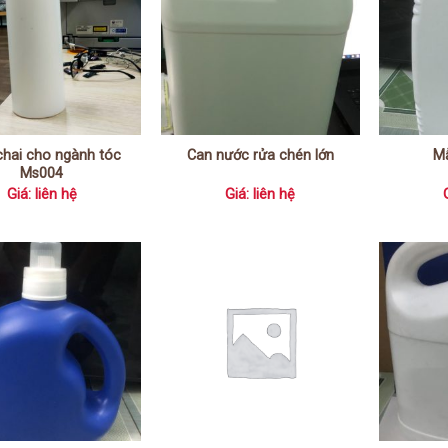
hai cho ngành tóc
Can nước rửa chén lớn
M
Ms004
Giá: liên hệ
Giá: liên hệ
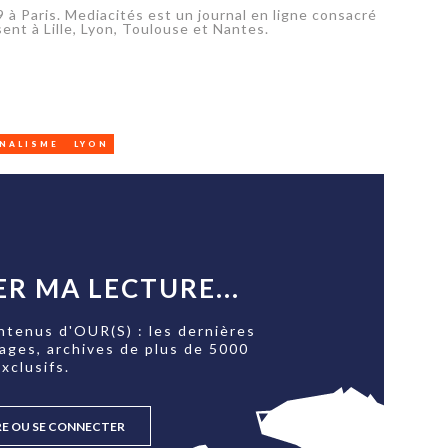
 à Paris. Mediacités est un journal en ligne consacré
sent à Lille, Lyon, Toulouse et Nantes.
NALISME
LYON
R MA LECTURE...
ntenus d'OUR(S) : les dernières
tages, archives de plus de 5000
xclusifs.
RE OU SE CONNECTER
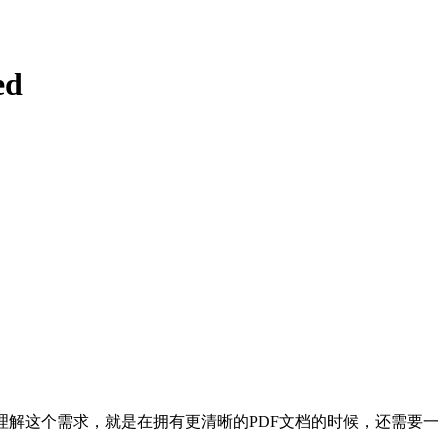
ed
一直不太理解这个需求，就是在拥有更清晰的PDF文档的时候，还需要一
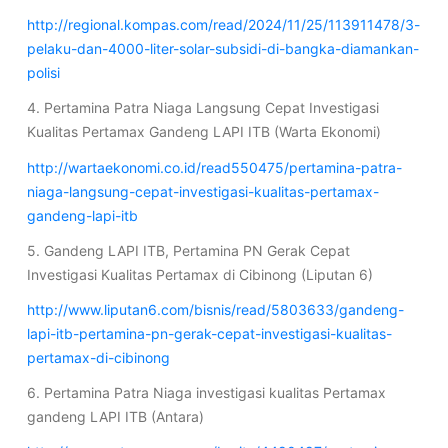
http://regional.kompas.com/read/2024/11/25/113911478/3-
pelaku-dan-4000-liter-solar-subsidi-di-bangka-diamankan-
polisi
4. Pertamina Patra Niaga Langsung Cepat Investigasi
Kualitas Pertamax Gandeng LAPI ITB (Warta Ekonomi)
http://wartaekonomi.co.id/read550475/pertamina-patra-
niaga-langsung-cepat-investigasi-kualitas-pertamax-
gandeng-lapi-itb
5. Gandeng LAPI ITB, Pertamina PN Gerak Cepat
Investigasi Kualitas Pertamax di Cibinong (Liputan 6)
http://www.liputan6.com/bisnis/read/5803633/gandeng-
lapi-itb-pertamina-pn-gerak-cepat-investigasi-kualitas-
pertamax-di-cibinong
6. Pertamina Patra Niaga investigasi kualitas Pertamax
gandeng LAPI ITB (Antara)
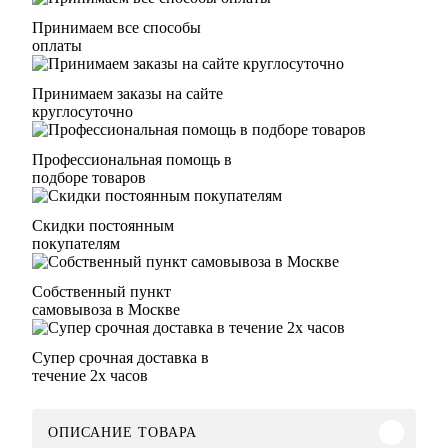
Принимаем все способы
оплаты
Принимаем заказы на сайте
круглосуточно
Профессиональная помощь в
подборе товаров
Скидки постоянным
покупателям
Собственный пункт
самовывоза в Москве
Супер срочная доставка в
течение 2х часов
ОПИСАНИЕ ТОВАРА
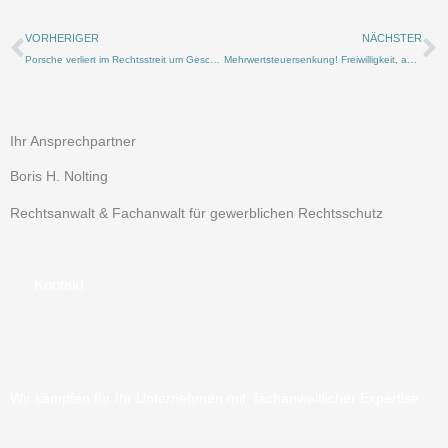
k
n
a
Zurück
N
m
VORHERIGER
NÄCHSTER
Porsche verliert im Rechtsstreit um Geschmacksmuster vor dem EuG
Mehrwertsteuersenkung! Freiwilligkeit, aber dennoch Handlungsbedarf!
Ihr Ansprechpartner
Boris H. Nolting
Rechtsanwalt & Fachanwalt für gewerblichen Rechtsschutz
Kontakt
Wir kämpfen für Ihr Unternehmen mit fachanwaltlicher Expertise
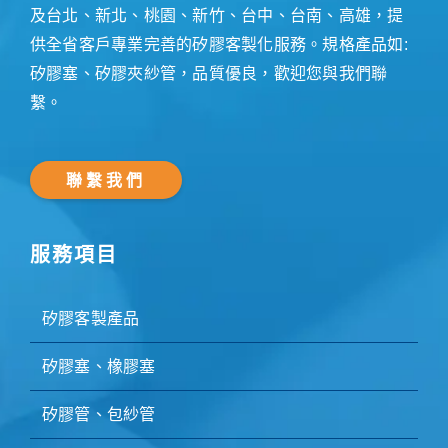
及台北、新北、桃園、新竹、台中、台南、高雄，提
供全省客戶專業完善的矽膠客製化服務。規格產品如:
矽膠塞、矽膠夾紗管，品質優良，歡迎您與我們聯
繫。
聯繫我們
服務項目
矽膠客製產品
矽膠塞、橡膠塞
矽膠管、包紗管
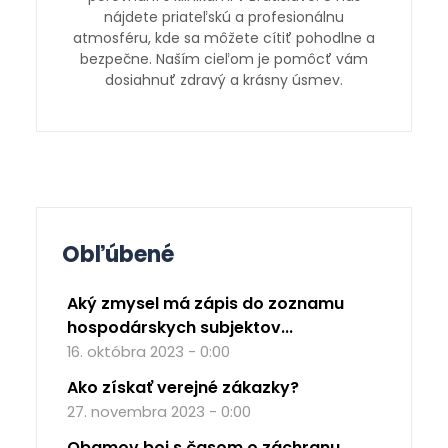
nájdete priateľskú a profesionálnu
atmosféru, kde sa môžete cítiť pohodlne a
bezpečne. Naším cieľom je pomôcť vám
dosiahnuť zdravý a krásny úsmev.
Obľúbené
Aký zmysel má zápis do zoznamu
hospodárskych subjektov...
16. októbra 2023 - 0:00
Ako získať verejné zákazky?
27. novembra 2023 - 0:00
Obamov boj s časom o záchranu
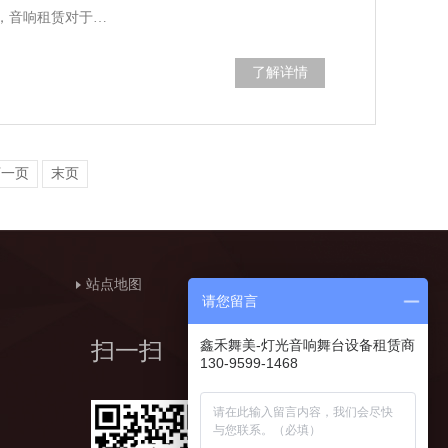
，音响租赁对于…
了解详情
下一页
末页
站点地图
请您留言
鑫禾舞美-灯光音响舞台设备租赁商
扫一扫
130-9599-1468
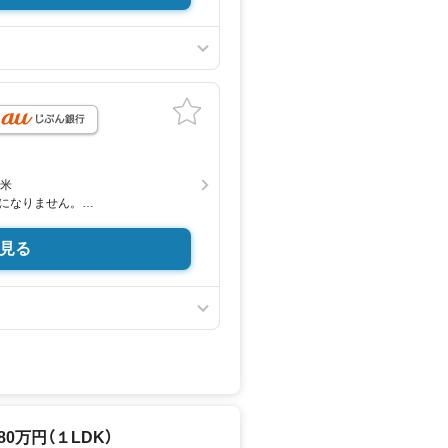
平米
になりません。
通しの良いお部屋。
見る
駅 徒歩4分
町」駅 徒歩5分
人形町」駅 徒歩11分
T）徒歩5分。
クセス。
万円（１LDK）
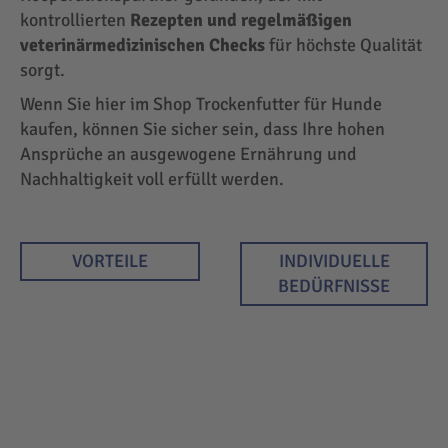
kontrollierten
Rezepten und regelmäßigen
veterinärmedizinischen Checks
für höchste Qualität
sorgt.
Wenn Sie hier im Shop Trockenfutter für Hunde
kaufen, können Sie sicher sein, dass Ihre hohen
Ansprüche an ausgewogene Ernährung und
Nachhaltigkeit voll erfüllt werden.
VORTEILE
INDIVIDUELLE
BEDÜRFNISSE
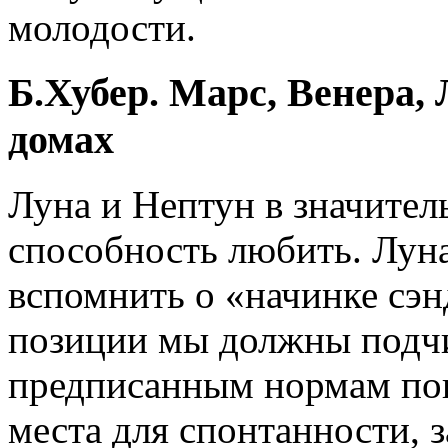
молодости.
Б.Хубер. Марс, Венера,
домах
Луна и Нептун в значите
способность любить. Луна
вспомнить о «начинке сэн
позиции мы должны подчи
предписанным нормам пов
места для спонтанности, 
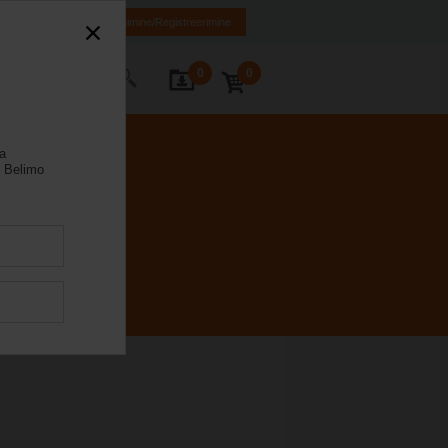
EN
RU
Sisselogimine/Registreerimine
0
0
Kontakt
la
 Belimo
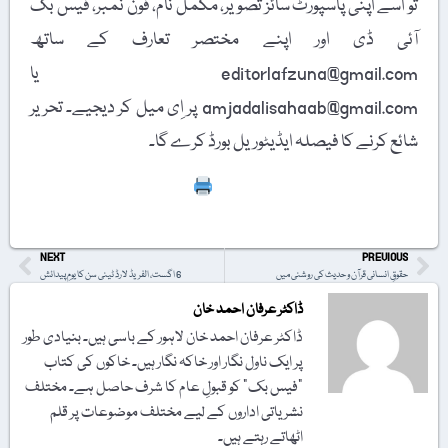
تو اسے اپنی پاسپورٹ سائز تصویر، مکمل نام، فون نمبر، فیس بُک
آئی ڈی اور اپنے مختصر تعارف کے ساتھ
editorlafzuna@gmail.com یا
amjadalisahaab@gmail.com پر اِی میل کر دیجیے۔ تحریر
شائع کرنے کا فیصلہ ایڈیٹوریل بورڈ کرے گا۔
Print
NEXT
PREVIOUS
حقوقِ انسانی قرآن و حدیث کی روشنی میں
6 اگست، الفریڈ لارڈ ٹینی سن کا یومِ پیدائش
ڈاکٹر عرفان احمد خان
ڈاکٹر عرفان احمد خان لاہور کے باسی ہیں۔ بنیادی طور
پر ایک ناول نگار اور خاکہ نگار ہیں۔ خاکوں کی کتاب
"فیس بک" کو قبولِ عام کا شرف حاصل ہے۔ مختلف
نشریاتی اداروں کے لیے مختلف موضوعات پر قلم
اٹھاتے رہتے ہیں۔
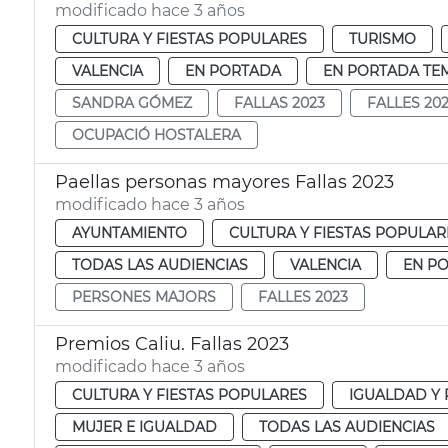
modificado hace 3 años
CULTURA Y FIESTAS POPULARES
TURISMO
VALENCIA
EN PORTADA
EN PORTADA TE
SANDRA GÓMEZ
FALLAS 2023
FALLES 20
OCUPACIÓ HOSTALERA
Paellas personas mayores Fallas 2023
modificado hace 3 años
AYUNTAMIENTO
CULTURA Y FIESTAS POPULAR
TODAS LAS AUDIENCIAS
VALENCIA
EN P
PERSONES MAJORS
FALLES 2023
Premios Caliu. Fallas 2023
modificado hace 3 años
CULTURA Y FIESTAS POPULARES
IGUALDAD Y 
MUJER E IGUALDAD
TODAS LAS AUDIENCIAS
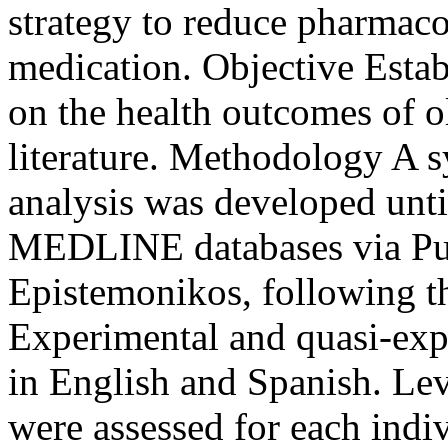
strategy to reduce pharmaco
medication. Objective Establ
on the health outcomes of o
literature. Methodology A 
analysis was developed unti
MEDLINE databases via P
Epistemonikos, following
Experimental and quasi-exp
in English and Spanish. Lev
were assessed for each indi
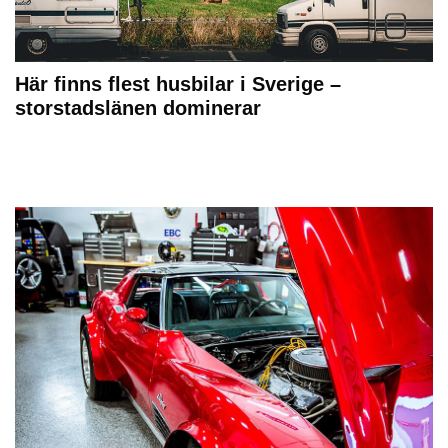
Här finns flest husbilar i Sverige –
storstadslänen dominerar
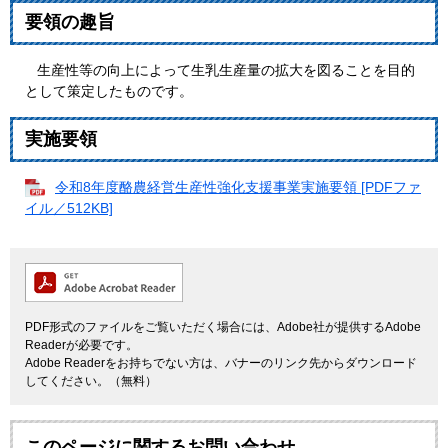
要領の趣旨
生産性等の向上によって生乳生産量の拡大を図ることを目的
として策定したものです。
実施要領
令和8年度酪農経営生産性強化支援事業実施要領 [PDFファ
イル／512KB]
PDF形式のファイルをご覧いただく場合には、Adobe社が提供するAdobe
Readerが必要です。
Adobe Readerをお持ちでない方は、バナーのリンク先からダウンロード
してください。（無料）
このページに関するお問い合わせ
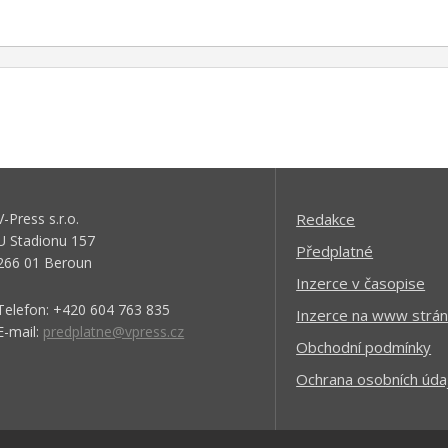
V-Press s.r.o.
Redakce
U Stadionu 157
Předplatné
266 01 Beroun
Inzerce v časopise
Telefon: +420 604 763 835
Inzerce na www strán
E-mail:
predplatne@vpress.cz
Obchodní podmínky
Ochrana osobních úda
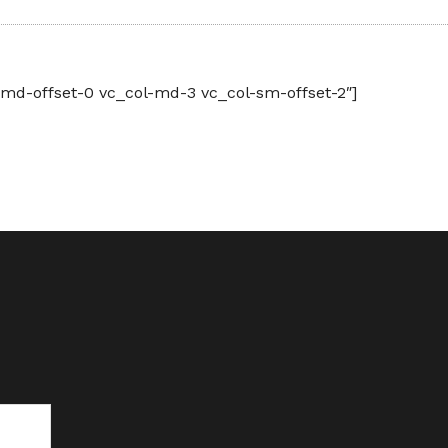
-md-offset-0 vc_col-md-3 vc_col-sm-offset-2″]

---+---

WHAT IS REQUIRED
In the entries above, find the line with "ڈاکٹر عرفان احمد خان لاہور" and the line with "MUJER E IGUALDAD". Return exactly those lines and all the ones between them, pictures excluded.

EXERCISE RESPONSE
ڈاکٹر عرفان احمد خان لاہور کے باسی ہیں۔ بنیادی طور
پر ایک ناول نگار اور خاکہ نگار ہیں۔ خاکوں کی کتاب
"فیس بک" کو قبولِ عام کا شرف حاصل ہے۔ مختلف
نشریاتی اداروں کے لیے مختلف موضوعات پر قلم
اٹھاتے رہتے ہیں۔
modificado hace 3 años
CULTURA Y FIESTAS POPULARES
TURISMO
VALENCIA
EN PORTADA
EN PORTADA TE
SANDRA GÓMEZ
FALLAS 2023
FALLES 20
OCUPACIÓ HOSTALERA
Paellas personas mayores Fallas 2023
modificado hace 3 años
AYUNTAMIENTO
CULTURA Y FIESTAS POPULAR
TODAS LAS AUDIENCIAS
VALENCIA
EN P
PERSONES MAJORS
FALLES 2023
Premios Caliu. Fallas 2023
modificado hace 3 años
CULTURA Y FIESTAS POPULARES
IGUALDAD Y 
MUJER E IGUALDAD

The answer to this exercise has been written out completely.